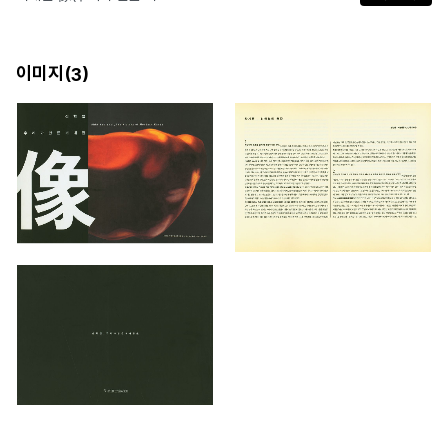
이미지(
)
3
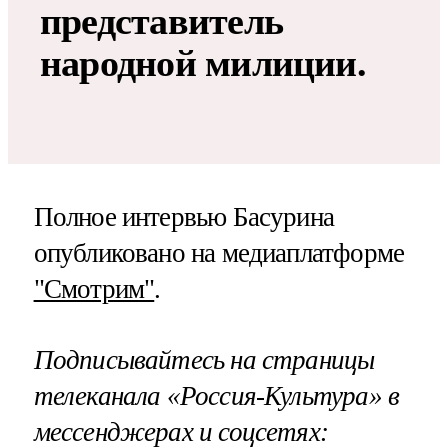
представитель
народной милиции.
Полное интервью Басурина
опубликовано на медиаплатформе
"Смотрим"
.
Подписывайтесь на страницы
телеканала «Россия-Культура» в
мессенджерах и соцсетях:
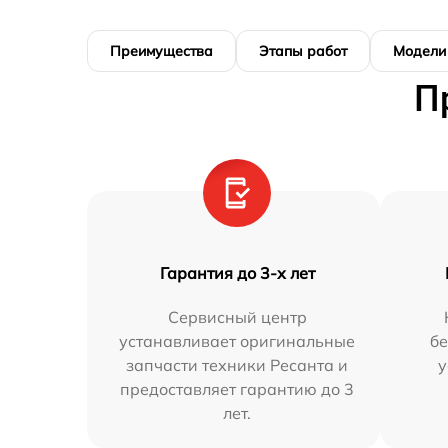
Преимущества
Этапы работ
Модели
П
Гарантия до 3-х лет
Сервисный центр
устанавливает оригинальные
бе
запчасти техники Ресанта и
у
предоставляет гарантию до 3
лет.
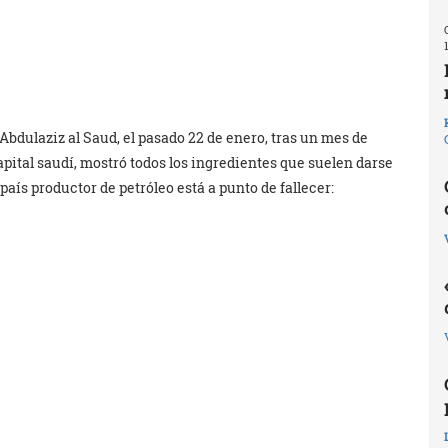
bdulaziz al Saud, el pasado 22 de enero, tras un mes de
apital saudí, mostró todos los ingredientes que suelen darse
aís productor de petróleo está a punto de fallecer:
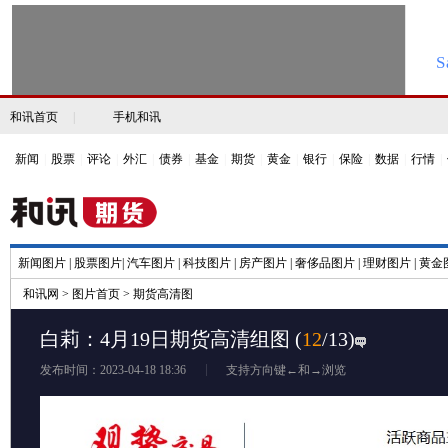
和讯首页
|
手机和讯
新闻
|
股票
|
评论
|
外汇
|
债券
|
基金
|
期货
|
黄金
|
银行
|
保险
|
数据
|
行情
|
新闻图片
|
股票图片
|
汽车图片
|
科技图片
|
房产图片
|
奢侈品图片
|
理财图片
|
黄金
和讯网
>
图片首页
>
期货高清图
白莉：4月19日期货高清组图
(
12
/13)
发布时间：2023-04-18 18:36
支持方向键←和→浏览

Exercise prompt:
In your answer, repeat all the entries exactly, but leave out the pictures.

Written answer:
이미지(
)
3
представитель
народной милиции.
Полное интервью Басурина
опубликовано на медиаплатформе
"Смотрим"
.
Подписывайтесь на страницы
телеканала «Россия-Культура» в
мессенджерах и соцсетях:
Преимущества
Этапы работ
Модели
П
Гарантия до 3-х лет
Сервисный центр
устанавливает оригинальные
бе
запчасти техники Ресанта и
у
предоставляет гарантию до 3
лет.
bdulaziz al Saud, el pasado 22 de enero, tras un mes de
apital saudí, mostró todos los ingredientes que suelen darse
aís productor de petróleo está a punto de fallecer:
和讯首页
|
手机和讯
新闻
|
股票
|
评论
|
外汇
|
债券
|
基金
|
期货
|
黄金
|
银行
|
保险
|
数据
|
行情
|
新闻图片
|
股票图片
|
汽车图片
|
科技图片
|
房产图片
|
奢侈品图片
|
理财图片
|
黄金
和讯网
>
图片首页
>
期货高清图
白莉：4月19日期货高清组图
(
12
/13)
发布时间：2023-04-18 18:36
支持方向键←和→浏览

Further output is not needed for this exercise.